En breve conmemoraremos 490 años de la fundación de nuestra ciudad por el hombre de la estatua errante. Ad portas de cumplir medio milenio, cabe preguntarse por el papel cumplido por la Ciudad de los Reyes (el acto de fundación estaba planeado originalmente para el 6 de enero, cuando el calendario cristiano recuerda la llegada de los reyes magos) en nuestro devenir nacional.
Por un lado, Lima ha representado la continuidad entre las épocas colonial e independiente o, si se prefiere, virreinal y republicana. Que el centro político de países decididamente centralistas como los latinoamericanos sea hoy (con la única salvedad de Brasil) la misma ciudad que fue su asiento de gobierno cuando no eran más que provincias de vastos imperios es una muestra de la consolidación del proyecto colonizador europeo en América y de la continuidad de sus élites, más allá de la brecha entre criollos y chapetones, creada coyunturalmente por estas tierras.
El hecho de que el centro político de nuestro país fuese geográficamente un puerto, y así el nexo entre el antiguo país de los incas y la metrópolis europea, marcó profundamente su destino. No sería su meta la autarquía económica o una organización de la nación hacia adentro, sino la integración al mundo, a cuya dinámica la sociedad y la economía local deberían acomodarse. Nótese que fuimos el único de los países andinos cuya capital fue fijada en una ciudad costera.
No deja de resultar curioso que, durante la era colonial, cuando dicha integración al mundo obró como un mandato imperativo y formal, la capital nunca reunió a más de un 5% de la población, mientras que, en la era independiente, cuando el comercio y las relaciones internacionales fueron acciones voluntarias, su población haya llegado a acumular a nada menos que un 30% del país.

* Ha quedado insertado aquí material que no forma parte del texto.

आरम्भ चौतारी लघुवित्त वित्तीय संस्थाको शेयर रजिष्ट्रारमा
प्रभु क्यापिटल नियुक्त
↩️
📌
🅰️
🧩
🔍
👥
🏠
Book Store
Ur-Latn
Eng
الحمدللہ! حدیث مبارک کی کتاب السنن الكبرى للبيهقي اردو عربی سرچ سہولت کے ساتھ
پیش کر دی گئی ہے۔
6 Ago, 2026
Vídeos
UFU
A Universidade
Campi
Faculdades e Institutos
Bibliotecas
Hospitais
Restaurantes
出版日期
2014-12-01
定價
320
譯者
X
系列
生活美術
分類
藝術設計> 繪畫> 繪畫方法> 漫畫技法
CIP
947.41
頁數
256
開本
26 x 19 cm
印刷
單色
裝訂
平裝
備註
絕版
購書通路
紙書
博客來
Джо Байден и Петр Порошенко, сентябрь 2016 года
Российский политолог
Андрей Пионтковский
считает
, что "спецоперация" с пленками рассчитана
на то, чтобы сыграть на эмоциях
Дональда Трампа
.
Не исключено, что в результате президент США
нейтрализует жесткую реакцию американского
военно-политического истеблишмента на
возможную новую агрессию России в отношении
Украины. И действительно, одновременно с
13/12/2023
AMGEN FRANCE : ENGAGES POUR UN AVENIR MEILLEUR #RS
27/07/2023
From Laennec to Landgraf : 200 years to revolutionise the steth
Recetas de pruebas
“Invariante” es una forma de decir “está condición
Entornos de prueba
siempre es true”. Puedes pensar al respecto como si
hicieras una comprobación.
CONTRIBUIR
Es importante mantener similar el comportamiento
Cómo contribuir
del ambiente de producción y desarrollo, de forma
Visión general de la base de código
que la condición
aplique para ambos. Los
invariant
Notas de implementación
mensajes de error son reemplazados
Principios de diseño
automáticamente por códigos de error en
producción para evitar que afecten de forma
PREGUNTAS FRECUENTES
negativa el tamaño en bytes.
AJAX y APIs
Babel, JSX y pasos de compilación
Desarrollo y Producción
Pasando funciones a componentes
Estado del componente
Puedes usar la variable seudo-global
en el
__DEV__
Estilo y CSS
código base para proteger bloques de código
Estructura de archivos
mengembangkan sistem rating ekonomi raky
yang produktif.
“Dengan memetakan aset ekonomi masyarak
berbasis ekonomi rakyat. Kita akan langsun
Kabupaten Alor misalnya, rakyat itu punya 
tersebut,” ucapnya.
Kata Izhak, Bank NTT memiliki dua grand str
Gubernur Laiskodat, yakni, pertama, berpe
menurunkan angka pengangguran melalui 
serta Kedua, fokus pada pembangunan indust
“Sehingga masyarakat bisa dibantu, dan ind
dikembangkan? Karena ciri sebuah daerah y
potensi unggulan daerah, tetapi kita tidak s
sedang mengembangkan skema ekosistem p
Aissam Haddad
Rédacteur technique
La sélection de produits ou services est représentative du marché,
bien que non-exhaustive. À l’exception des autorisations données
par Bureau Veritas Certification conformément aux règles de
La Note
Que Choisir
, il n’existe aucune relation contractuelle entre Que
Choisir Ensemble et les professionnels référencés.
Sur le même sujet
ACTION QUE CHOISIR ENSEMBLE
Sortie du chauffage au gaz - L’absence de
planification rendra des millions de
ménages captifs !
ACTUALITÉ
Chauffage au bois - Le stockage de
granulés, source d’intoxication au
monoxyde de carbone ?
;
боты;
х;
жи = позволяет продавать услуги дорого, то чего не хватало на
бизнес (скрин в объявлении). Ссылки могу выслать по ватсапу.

Este desmesurado crecimiento, que básicamente corresponde a los últimos cien años, nos habla, por un lado, del avance de la medicina y los caminos, cuyos vacíos frenaron antes la migración de los peruanos hacia la capital, pero, por el otro, pone en evidencia nuestro sólido y también desmesurado centralismo, que ha hecho de la tres veces coronada villa el lugar de residencia más deseado por los habitantes de esta república.

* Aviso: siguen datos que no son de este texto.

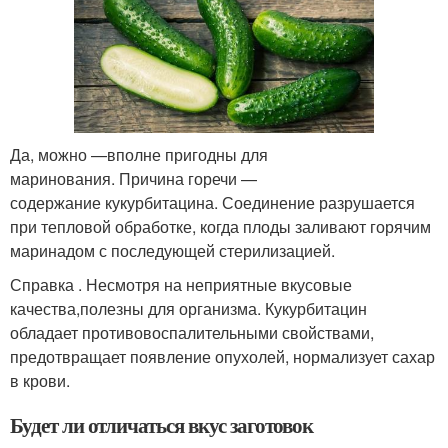
Да, можно —вполне пригодны для
маринования. Причина горечи —
содержание кукурбитацина. Соединение разрушается
при тепловой обработке, когда плоды заливают горячим
маринадом с последующей стерилизацией.
Справка . Несмотря на неприятные вкусовые
качества,полезны для организма. Кукурбитацин
обладает противовоспалительными свойствами,
предотвращает появление опухолей, нормализует сахар
в крови.
Будет ли отличаться вкус заготовок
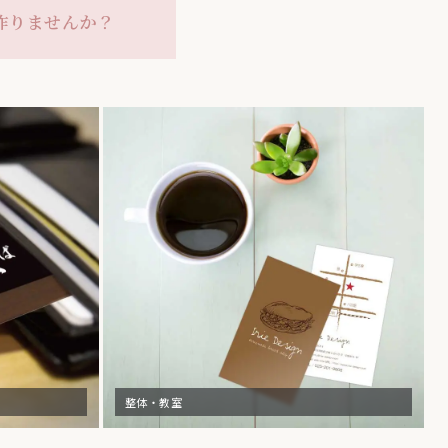
作りませんか？
整体・教室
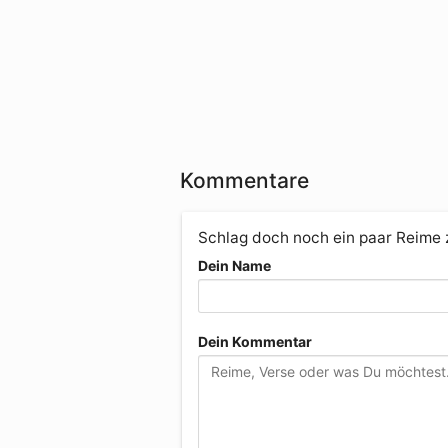
Kommentare
Schlag doch noch ein paar Reime
Dein Name
Dein Kommentar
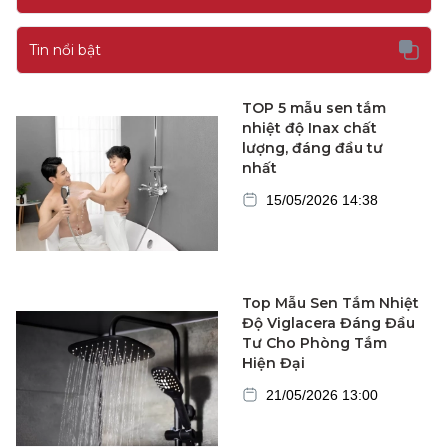
Tin nổi bật
TOP 5 mẫu sen tắm
nhiệt độ Inax chất
lượng, đáng đầu tư
nhất
15/05/2026 14:38
Top Mẫu Sen Tắm Nhiệt
Độ Viglacera Đáng Đầu
Tư Cho Phòng Tắm
Hiện Đại
21/05/2026 13:00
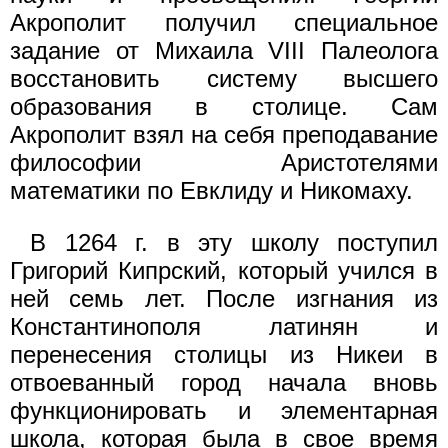
Акрополит получил специальное
задание от Михаила VIII Палеолога
восстановить систему высшего
образования в столице. Сам
Акрополит взял на себя преподавание
философии Аристотелями
математики по Евклиду и Никомаху.
В 1264 г. в эту школу поступил
Григорий Кипрский, который учился в
ней семь лет. После изгнания из
Константинополя латинян и
перенесения столицы из Никеи в
отвоеванный город начала вновь
функционировать и элементарная
школа, которая была в свое время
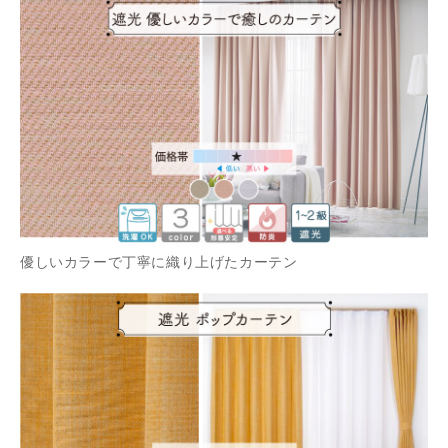
優しいカラーで丁寧に織り上げたカーテン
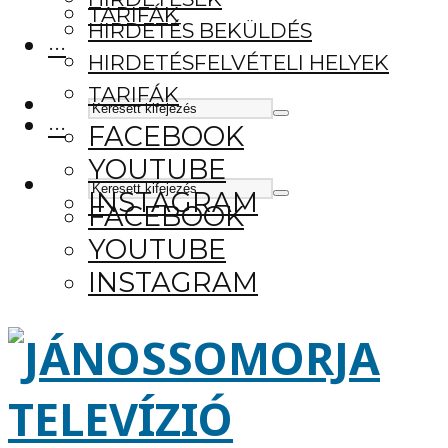
TARIFÁK
HIRDETÉS BEKÜLDÉS
···
HIRDETÉSFELVÉTELI HELYEK
TARIFÁK
···
FACEBOOK
YOUTUBE
INSTAGRAM
FACEBOOK
YOUTUBE
INSTAGRAM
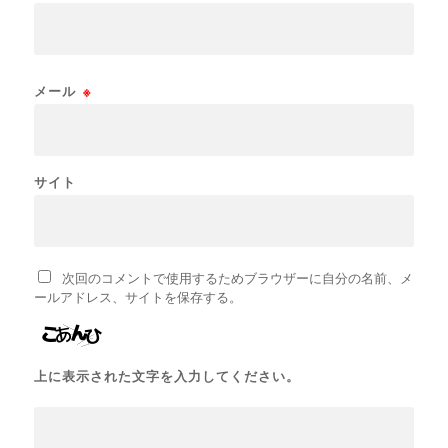
メール
※
サイト
次回のコメントで使用するためブラウザーに自分の名前、メ
ールアドレス、サイトを保存する。
上に表示された文字を入力してください。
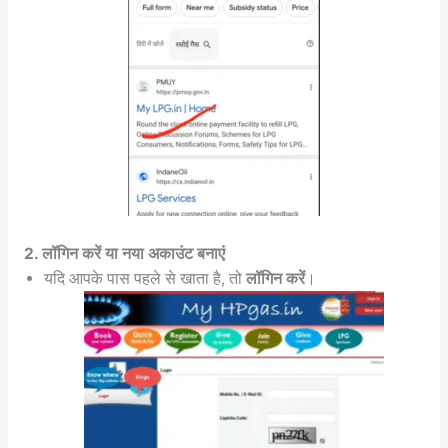
2. लॉगिन करें या नया अकाउंट बनाएं
यदि आपके पास पहले से खाता है, तो
लॉगिन करें
।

En nuestra historia económica, Lima ha cumplido un papel modernizador, tanto por su tamaño como por introducir nuevos productos, ideas y tecnologías. Pero en política ha jugado el papel conservador que le correspondía como sede del poder. Fue el estado mayor y el cuartel general del que partieron las órdenes y las huestes pacificadoras que aplastaron rebeliones como la de Gonzalo Pizarro o la de Túpac Amaru, que en los siglos XVI y XVIII intentaron un cambio político significativo. En la hora de crisis de la monarquía borbónica que culminó en el desmembramiento del imperio, su primera opción no fue la independencia, sino un autogobierno moderado, que terminó convenciendo a antiguos radicales como San Martín y Monteagudo, para finalmente ser derrotada por Bolívar.

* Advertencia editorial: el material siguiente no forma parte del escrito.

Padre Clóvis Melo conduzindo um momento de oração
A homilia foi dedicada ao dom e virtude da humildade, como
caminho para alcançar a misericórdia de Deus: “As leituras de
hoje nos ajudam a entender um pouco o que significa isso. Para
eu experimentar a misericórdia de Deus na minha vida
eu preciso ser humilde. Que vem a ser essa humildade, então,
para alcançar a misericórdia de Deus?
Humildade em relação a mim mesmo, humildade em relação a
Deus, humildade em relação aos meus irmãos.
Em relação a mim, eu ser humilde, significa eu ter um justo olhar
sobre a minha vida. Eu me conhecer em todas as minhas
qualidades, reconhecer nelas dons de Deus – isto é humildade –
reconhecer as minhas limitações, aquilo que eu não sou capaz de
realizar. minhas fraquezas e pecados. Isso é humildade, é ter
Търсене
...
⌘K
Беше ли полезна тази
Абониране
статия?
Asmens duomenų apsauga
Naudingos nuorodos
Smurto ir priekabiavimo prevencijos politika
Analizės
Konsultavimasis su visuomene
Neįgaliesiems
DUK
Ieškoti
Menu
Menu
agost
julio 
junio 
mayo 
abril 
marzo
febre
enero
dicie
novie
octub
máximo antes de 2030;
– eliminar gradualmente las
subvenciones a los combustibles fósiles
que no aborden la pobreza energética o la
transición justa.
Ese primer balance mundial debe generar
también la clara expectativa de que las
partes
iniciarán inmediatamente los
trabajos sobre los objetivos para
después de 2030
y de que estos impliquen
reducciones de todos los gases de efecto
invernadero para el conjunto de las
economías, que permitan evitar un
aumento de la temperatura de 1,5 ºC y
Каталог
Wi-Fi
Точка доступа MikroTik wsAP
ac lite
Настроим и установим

En la era republicana, Lima no ha destacado como escenario de grandes movilizaciones populares contra el orden establecido. Lo más cercano a ello fueron las jornadas de julio de 1872 contra el intento golpista de los hermanos Gutiérrez, las huelgas de 1975-1977 contra el gobierno militar y, en este siglo, las movilizaciones de julio del 2000 y las que terminaron con el gobierno de Manuel Merino. Pero ningún levantamiento digno de reseña ocurrió durante los tres años de ocupación de la guerra del salitre.
Basadre dijo alguna vez de Arequipa que era como una pistola apuntando hacia Lima. Hoy podríamos decir lo mismo de todo el sur, como una reacción natural contra el centralismo capitalino. Pero la población limeña se compone hoy sobre todo de hijos de migrantes, de modo que algo parece cambiar en el ánimo del peruano del interior cuando se instala en este puerto medio milenario.